* [GOAL OF THE EXERCISE]:
Using the data below, copy every line that contains the word "имеется".

* [DATA FOR REVIEW]:
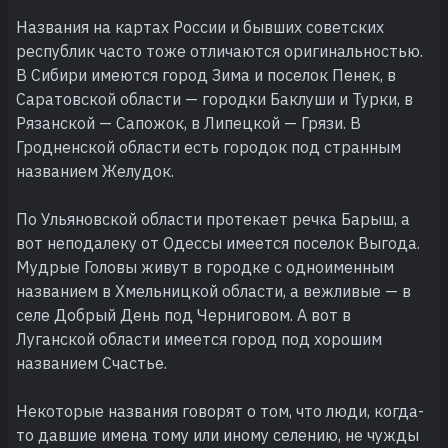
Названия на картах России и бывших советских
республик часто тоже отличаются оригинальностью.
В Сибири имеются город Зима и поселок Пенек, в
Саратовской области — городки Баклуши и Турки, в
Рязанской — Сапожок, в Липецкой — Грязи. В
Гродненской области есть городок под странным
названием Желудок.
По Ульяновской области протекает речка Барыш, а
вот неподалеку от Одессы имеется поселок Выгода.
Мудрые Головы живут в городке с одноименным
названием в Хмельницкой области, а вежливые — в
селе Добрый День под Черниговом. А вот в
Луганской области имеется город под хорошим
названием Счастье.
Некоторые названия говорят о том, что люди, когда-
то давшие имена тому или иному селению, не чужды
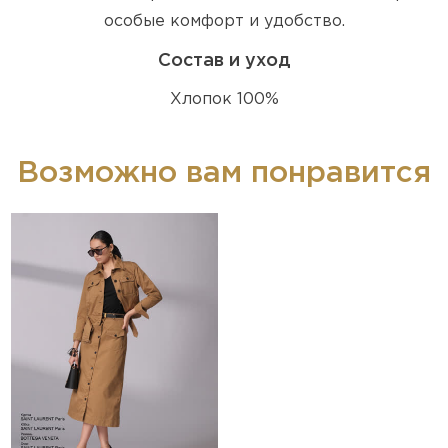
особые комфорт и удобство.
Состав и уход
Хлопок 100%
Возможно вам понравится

==

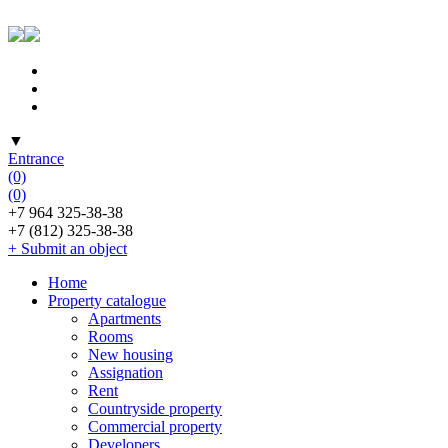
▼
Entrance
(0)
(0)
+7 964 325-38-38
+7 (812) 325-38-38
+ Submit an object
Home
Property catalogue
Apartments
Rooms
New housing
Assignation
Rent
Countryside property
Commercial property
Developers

* [RESPONSE BELOW]:
вот неподалеку от Одессы имеется поселок Выгода.
Луганской области имеется город под хорошим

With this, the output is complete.